_DATA TO EXAMINE:_
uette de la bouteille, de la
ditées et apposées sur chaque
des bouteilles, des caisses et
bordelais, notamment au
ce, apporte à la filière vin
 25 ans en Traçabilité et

_TASK:_
Beginning with the line in which "ditées et apposées sur chaque" appears, print each remaining line of the listing exactly, the last line included.

_RESULT FOR THIS TASK:_
ditées et apposées sur chaque
des bouteilles, des caisses et
bordelais, notamment au
ce, apporte à la filière vin
 25 ans en Traçabilité et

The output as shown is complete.